Equally, Fianna Fail senator Mary White's comparison between Fine Gael's abolish-the-Seanad campaign launch and Nazi propaganda, was extremely strained. But, that said, the Taoiseach must tread cautiously in the matter of the Seanad referendum, which will be first business up after a well-deserved summer holiday.
Yesterday, Mr Kenny told the Irish Independent he expected the Fine Gael senators to campaign in favour of the extinguishing of their jobs in the forthcoming referendum campaign. The chances of that actually happening are definitely to be counted in minus quantities.
The Taoiseach has cleverly pushed his former leadership heave rival, Richard Bruton, right into the gap of danger on this one by making him campaign director.
And they were both gifted a blunder by senators this week when they over-reacted in a most inappropriate way to Bruton's bogus claims that Seanad abolition will save taxpayers €20m per year. But the voters will approach this Seanad referendum with a deal of indifference, heavily tinged with suspicion.
It does not take a wild leap of imagination to see voters fearing the Taoiseach's personal crusade to abolish the Seanad has another agenda – perhaps even a power grab.

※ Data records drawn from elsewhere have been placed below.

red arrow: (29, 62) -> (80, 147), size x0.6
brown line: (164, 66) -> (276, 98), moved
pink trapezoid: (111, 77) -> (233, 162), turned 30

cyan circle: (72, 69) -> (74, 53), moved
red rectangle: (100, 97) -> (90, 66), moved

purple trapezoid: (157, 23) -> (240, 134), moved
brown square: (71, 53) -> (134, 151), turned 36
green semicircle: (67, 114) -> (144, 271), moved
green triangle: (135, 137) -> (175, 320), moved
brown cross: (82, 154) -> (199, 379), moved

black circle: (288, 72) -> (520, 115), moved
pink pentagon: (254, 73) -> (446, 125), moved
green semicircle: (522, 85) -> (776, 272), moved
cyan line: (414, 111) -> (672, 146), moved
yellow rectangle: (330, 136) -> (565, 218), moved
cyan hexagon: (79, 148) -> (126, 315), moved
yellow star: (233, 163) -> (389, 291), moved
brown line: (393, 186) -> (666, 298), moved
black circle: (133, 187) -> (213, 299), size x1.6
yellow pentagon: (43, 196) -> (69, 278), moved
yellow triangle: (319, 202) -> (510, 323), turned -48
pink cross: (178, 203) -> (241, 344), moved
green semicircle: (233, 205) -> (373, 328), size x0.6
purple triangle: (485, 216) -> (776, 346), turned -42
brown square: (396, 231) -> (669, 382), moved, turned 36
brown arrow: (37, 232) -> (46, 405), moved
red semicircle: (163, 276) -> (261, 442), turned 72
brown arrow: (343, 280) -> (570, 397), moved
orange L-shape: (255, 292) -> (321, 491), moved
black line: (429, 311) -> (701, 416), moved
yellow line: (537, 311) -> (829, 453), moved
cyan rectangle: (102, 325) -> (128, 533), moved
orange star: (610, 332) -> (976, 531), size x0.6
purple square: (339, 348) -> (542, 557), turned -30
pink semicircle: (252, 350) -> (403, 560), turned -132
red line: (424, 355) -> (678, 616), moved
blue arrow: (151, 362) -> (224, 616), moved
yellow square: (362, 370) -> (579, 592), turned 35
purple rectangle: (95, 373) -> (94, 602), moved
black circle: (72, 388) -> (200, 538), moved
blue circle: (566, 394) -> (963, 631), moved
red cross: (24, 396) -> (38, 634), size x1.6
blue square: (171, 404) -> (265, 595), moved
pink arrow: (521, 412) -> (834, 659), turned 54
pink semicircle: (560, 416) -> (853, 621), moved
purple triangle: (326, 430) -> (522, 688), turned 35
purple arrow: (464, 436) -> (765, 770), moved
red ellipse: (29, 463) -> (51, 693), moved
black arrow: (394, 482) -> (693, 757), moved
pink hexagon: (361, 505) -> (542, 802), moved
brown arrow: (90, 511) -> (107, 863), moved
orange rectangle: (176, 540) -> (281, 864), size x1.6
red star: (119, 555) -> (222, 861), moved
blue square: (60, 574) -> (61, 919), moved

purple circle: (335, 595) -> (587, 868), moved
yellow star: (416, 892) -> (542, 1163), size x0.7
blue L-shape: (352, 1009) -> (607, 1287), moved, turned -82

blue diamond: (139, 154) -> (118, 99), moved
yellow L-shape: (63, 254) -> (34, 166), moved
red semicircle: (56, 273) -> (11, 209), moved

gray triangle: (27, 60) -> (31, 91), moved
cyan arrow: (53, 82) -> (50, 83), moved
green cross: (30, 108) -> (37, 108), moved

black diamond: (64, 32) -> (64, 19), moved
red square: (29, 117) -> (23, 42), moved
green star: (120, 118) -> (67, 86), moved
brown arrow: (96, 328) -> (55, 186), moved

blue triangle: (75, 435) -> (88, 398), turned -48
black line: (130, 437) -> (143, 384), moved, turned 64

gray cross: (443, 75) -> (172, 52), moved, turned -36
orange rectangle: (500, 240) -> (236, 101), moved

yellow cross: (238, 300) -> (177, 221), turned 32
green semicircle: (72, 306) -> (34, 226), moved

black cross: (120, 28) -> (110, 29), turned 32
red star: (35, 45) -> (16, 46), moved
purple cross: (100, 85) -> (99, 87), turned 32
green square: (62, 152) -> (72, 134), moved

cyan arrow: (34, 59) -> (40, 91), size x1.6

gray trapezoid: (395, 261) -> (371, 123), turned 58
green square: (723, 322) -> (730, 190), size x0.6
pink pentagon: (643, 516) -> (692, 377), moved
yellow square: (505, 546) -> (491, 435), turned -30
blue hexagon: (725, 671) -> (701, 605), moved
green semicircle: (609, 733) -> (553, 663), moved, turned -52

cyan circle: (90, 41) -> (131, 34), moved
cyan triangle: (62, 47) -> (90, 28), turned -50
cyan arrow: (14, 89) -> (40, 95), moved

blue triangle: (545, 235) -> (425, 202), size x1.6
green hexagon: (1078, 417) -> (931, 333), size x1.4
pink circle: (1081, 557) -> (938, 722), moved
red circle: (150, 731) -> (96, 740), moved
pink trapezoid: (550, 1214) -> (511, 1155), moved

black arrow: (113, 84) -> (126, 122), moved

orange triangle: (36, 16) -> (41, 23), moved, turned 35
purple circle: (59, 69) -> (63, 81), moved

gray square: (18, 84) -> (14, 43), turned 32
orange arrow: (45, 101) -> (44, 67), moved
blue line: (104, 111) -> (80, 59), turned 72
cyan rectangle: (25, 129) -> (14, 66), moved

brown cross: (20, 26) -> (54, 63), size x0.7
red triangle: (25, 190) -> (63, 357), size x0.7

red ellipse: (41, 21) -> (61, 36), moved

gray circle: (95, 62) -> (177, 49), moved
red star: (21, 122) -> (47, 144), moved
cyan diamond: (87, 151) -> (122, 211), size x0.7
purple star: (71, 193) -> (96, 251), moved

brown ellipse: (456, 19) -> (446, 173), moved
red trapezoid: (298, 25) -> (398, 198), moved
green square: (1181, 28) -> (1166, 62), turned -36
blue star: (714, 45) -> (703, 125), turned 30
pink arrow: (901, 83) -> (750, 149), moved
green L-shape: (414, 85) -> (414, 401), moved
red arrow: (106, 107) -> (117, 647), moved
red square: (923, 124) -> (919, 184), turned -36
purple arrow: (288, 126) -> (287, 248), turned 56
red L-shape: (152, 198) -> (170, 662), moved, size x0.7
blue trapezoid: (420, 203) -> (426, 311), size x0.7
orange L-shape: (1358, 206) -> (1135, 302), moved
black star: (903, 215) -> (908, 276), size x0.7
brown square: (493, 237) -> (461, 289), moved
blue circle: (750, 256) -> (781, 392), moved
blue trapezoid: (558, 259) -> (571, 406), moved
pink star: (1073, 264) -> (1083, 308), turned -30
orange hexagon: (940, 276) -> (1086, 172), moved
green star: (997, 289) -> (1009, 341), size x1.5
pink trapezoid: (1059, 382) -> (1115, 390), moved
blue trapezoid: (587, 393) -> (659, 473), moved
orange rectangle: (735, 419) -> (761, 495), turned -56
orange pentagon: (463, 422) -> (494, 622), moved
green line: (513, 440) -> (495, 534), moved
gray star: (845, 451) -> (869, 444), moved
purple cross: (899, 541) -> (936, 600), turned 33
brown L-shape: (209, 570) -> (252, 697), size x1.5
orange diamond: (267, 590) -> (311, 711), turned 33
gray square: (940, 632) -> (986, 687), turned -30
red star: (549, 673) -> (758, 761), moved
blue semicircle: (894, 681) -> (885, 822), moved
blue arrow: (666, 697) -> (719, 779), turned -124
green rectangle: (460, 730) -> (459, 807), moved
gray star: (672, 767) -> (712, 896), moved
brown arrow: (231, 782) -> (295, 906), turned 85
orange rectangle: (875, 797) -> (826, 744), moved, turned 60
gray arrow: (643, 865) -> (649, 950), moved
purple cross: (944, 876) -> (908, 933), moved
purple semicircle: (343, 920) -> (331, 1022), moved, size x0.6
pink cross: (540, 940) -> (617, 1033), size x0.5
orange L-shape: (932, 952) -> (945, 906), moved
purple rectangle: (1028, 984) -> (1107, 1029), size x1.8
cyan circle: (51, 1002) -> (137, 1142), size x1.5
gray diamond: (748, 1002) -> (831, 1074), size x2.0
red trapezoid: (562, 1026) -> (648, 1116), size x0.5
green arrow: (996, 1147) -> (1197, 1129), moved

To fervent anti-abortion campaigners, Kenny is to be recorded as the Taoiseach who put abortion on the Irish statute books.
But he insists he remains a mass-going Catholic.
One is reminded of his comment last month, when he said: "I am proud to stand here as a public representative, as a Taoiseach who happens to be a Catholic but not a Catholic Taoiseach."
That was a broadside response to the Catholic bishops, who had come out strongly against the Protection of Life During Pregnancy Bill.
It followed on his landmark speech excoriating the Vatican authorities in the wake of the Cloyne child abuse scandal in July 2011, just four months after taking office.
As a past pupil of St Gerald's De La Salle school in Castlebar who went on to become a principal teacher, Kenny is an unlikely bishop basher. His insistence on putting more distance between church and state is arguably more a sign of the changes in Ireland than any stand-out display of courage.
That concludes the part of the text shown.